— Required work —
Skip the images and return the records below exactly.

— Data to use —

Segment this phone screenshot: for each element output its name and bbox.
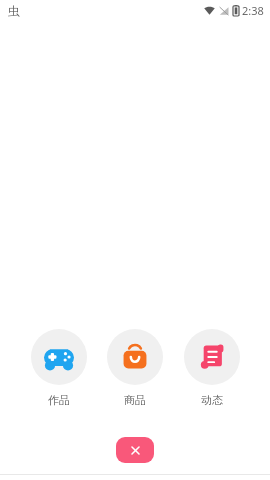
button[interactable]: 商品 (101, 327, 169, 409)
button[interactable]: 作品 (25, 327, 93, 409)
staticText: 2:38 (242, 3, 264, 18)
staticText: 商品 (124, 393, 146, 407)
button[interactable]: 动态 (178, 327, 246, 409)
staticText: 虫 (8, 3, 20, 18)
button[interactable]: Close (116, 437, 154, 463)
staticText: 动态 (201, 393, 223, 407)
staticText: 作品 (48, 393, 70, 407)
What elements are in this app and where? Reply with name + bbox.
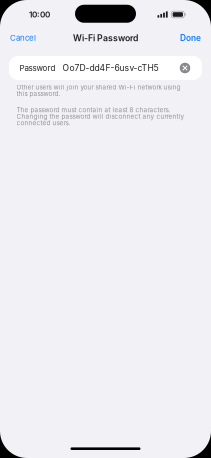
staticText: Password (20, 63, 56, 73)
button[interactable]: Password (9, 56, 202, 80)
staticText: Done (180, 33, 201, 43)
button[interactable]: Clear text (177, 60, 193, 76)
staticText: Wi-Fi Password (73, 33, 138, 43)
staticText: Oo7D-dd4F-6usv-cTH5 (62, 63, 158, 73)
button[interactable]: Cancel (0, 28, 46, 48)
staticText: Other users will join your shared Wi-Fi … (16, 84, 180, 98)
staticText: 10:00 (29, 10, 50, 19)
button[interactable]: Done (170, 28, 211, 48)
staticText: The password must contain at least 8 cha… (16, 106, 184, 127)
staticText: Cancel (10, 33, 36, 43)
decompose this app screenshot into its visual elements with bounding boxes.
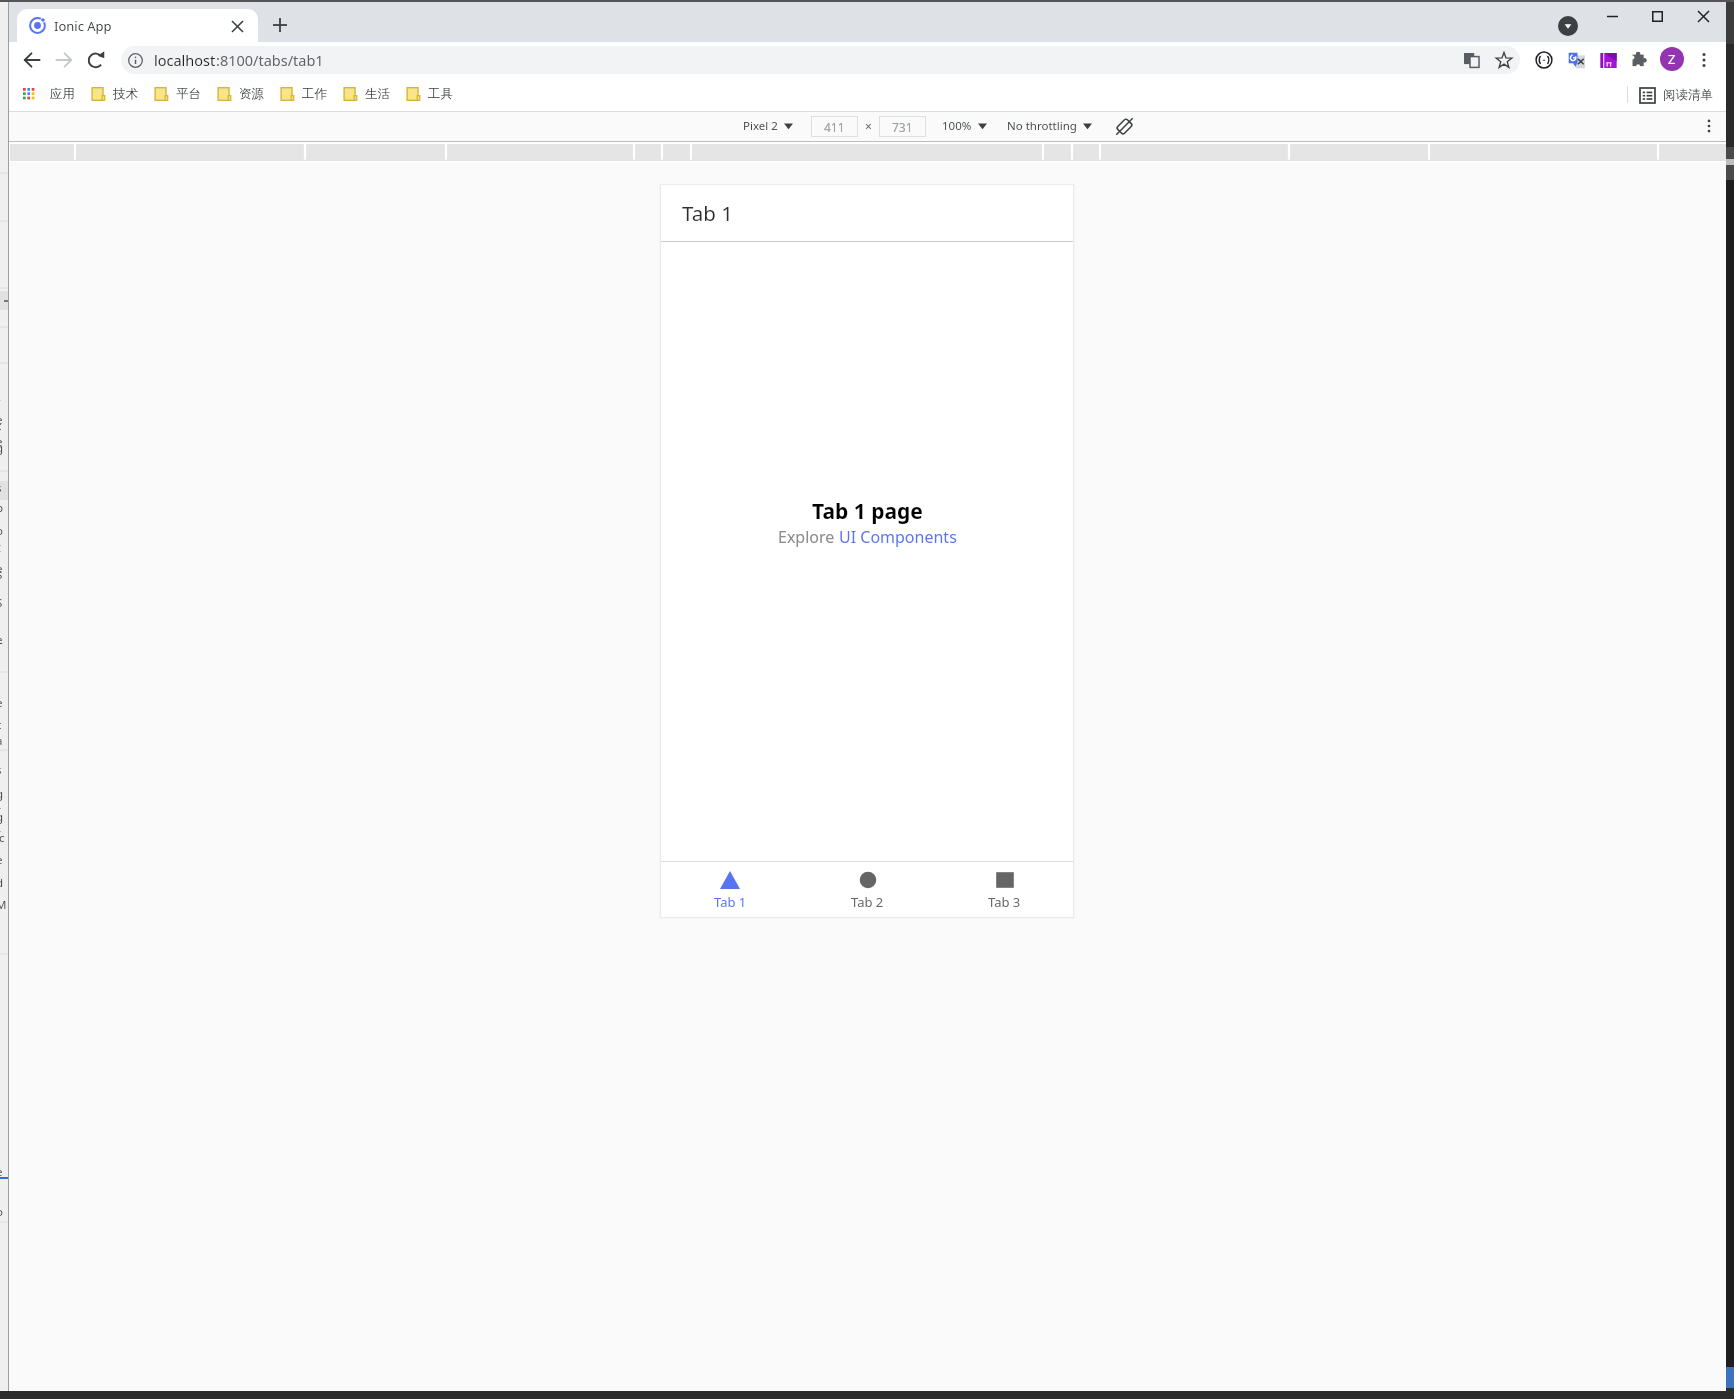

— Solved exercise —
Segment this phone screenshot: for each element output its name and bbox.
button[interactable]: 商品 (101, 327, 169, 409)
button[interactable]: 作品 (25, 327, 93, 409)
staticText: 2:38 (242, 3, 264, 18)
staticText: 商品 (124, 393, 146, 407)
button[interactable]: 动态 (178, 327, 246, 409)
staticText: 虫 (8, 3, 20, 18)
button[interactable]: Close (116, 437, 154, 463)
staticText: 动态 (201, 393, 223, 407)
staticText: 作品 (48, 393, 70, 407)
What elements are in this app and where? Reply with name + bbox.
staticText: Password (20, 63, 56, 73)
button[interactable]: Password (9, 56, 202, 80)
staticText: Done (180, 33, 201, 43)
button[interactable]: Clear text (177, 60, 193, 76)
staticText: Wi-Fi Password (73, 33, 138, 43)
staticText: Oo7D-dd4F-6usv-cTH5 (62, 63, 158, 73)
button[interactable]: Cancel (0, 28, 46, 48)
staticText: Other users will join your shared Wi-Fi … (16, 84, 180, 98)
staticText: 10:00 (29, 10, 50, 19)
button[interactable]: Done (170, 28, 211, 48)
staticText: The password must contain at least 8 cha… (16, 106, 184, 127)
staticText: Cancel (10, 33, 36, 43)
decompose this app screenshot into its visual elements with bounding boxes.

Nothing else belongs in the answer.